The Importance of Being Ernest

Nov 29, 2008 16:46

Over at The Beat, Heidi MacDonald recently shared a photo taken in a comics shop in 1967. She found the photo at the UCLA Charles E. Young Research Library Department of Special Collections, which has digitized 5,746 images from its photographic archives which originally appeared in the Los Angeles Times and the Los Angeles Daily News from the 1920s to the 1990s.

As fascinating a photo as that is—you can see a copy of Action Comics #1 out on a table rather than under glass—I'm not going to share it with you here, since you can wander over to Heidi's site and check it out for yourself. But as soon as I heard of the existence of those UCLA archives, I immediately went and did some research of my own. I found this fascinating photo of Los Angeles city councilman Ernest Debs holding horror comic books which he had purchased in his district.

I have no idea what Deb's role was during the comics censorship scare, but from his expression, I'm guessing that he didn't enjoy the experience!
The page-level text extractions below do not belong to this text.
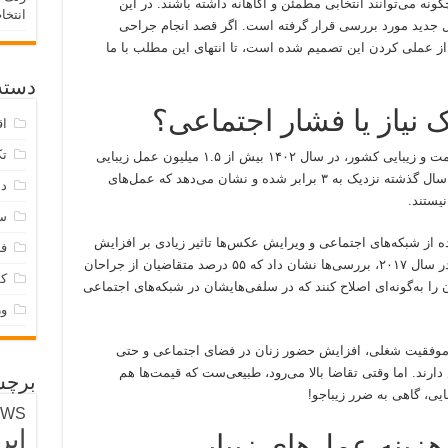
نه می‌توانند انتخابی مطمئن و آگاهانه داشته باشند. در این
انتخا
ل جدید مورد بررسی قرار گرفته است. اگر قصد انجام جراحی
نع از عملی کردن این تصمیم شده است، تا انتهای این مطلب با ما
دسته‌
ک نیاز یا فشار اجتماعی؟
اق
تک
طبق داده‌های منتشرشده توسط مرکز آمار سلامت و زیبایی کشور، در سال ۱۴۰۲ بیش از ۱.۵ میلیون عمل زیبایی
در ایران انجام شده است. این رقم نسبت به ۵ سال گذشته نزدیک به ۳ برابر شده و نشان می‌دهد که عمل‌های
دس
یستند.
س
 از شبکه‌های اجتماعی و ویرایش عکس‌ها تاثیر زیادی بر افزایش
فر
جراحی‌های زیبایی داشته است. به‌عنوان مثال، در سال ۲۰۱۷، بررسی‌ها نشان داد که ۵۵ درصد متقاضیان از جراحان
ک
 به‌گونه‌ای اصلاح کنند که در سلفی‌هایشان در شبکه‌های اجتماعی
و
رای موفقیت شغلی، افزایش حضور زنان در فضای اجتماعی و حتی
ارند. اما وقتی تقاضا بالا می‌رود، طبیعی‌ست که قیمت‌ها هم
برچس
بایی، گاهی به ضرر زیباجو!
EWS
ایر
هزینه عمل‌های زیبایی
With a little browsing at The Grand Comics Database Project, I was able to identify all six comics. They are Tales From the Crypt #43 (August-September 1954), Chamber of Chills #24 (July 1954), Forbidden Worlds #31 (July 1954), Marvel Tales #125 (July 1954), Strange Mysteries #17 (May 1954), and Fight Against Crime #20 (July 1954). I'm not 100% sure that's the correct Chamber of Chills issue, since so much of the cover is obscured, but the other IDs are definite.

And here they are!

In his right hand (our left):





And in his left hand (our right):






Note that the final cover features a severed head, just like the issue of Crime SuspenStories about which Bill Gaines, the publisher and co-editor of EC Comics, had to testify before the 1954 Senate Subcommittee on Juvenile Delinquency.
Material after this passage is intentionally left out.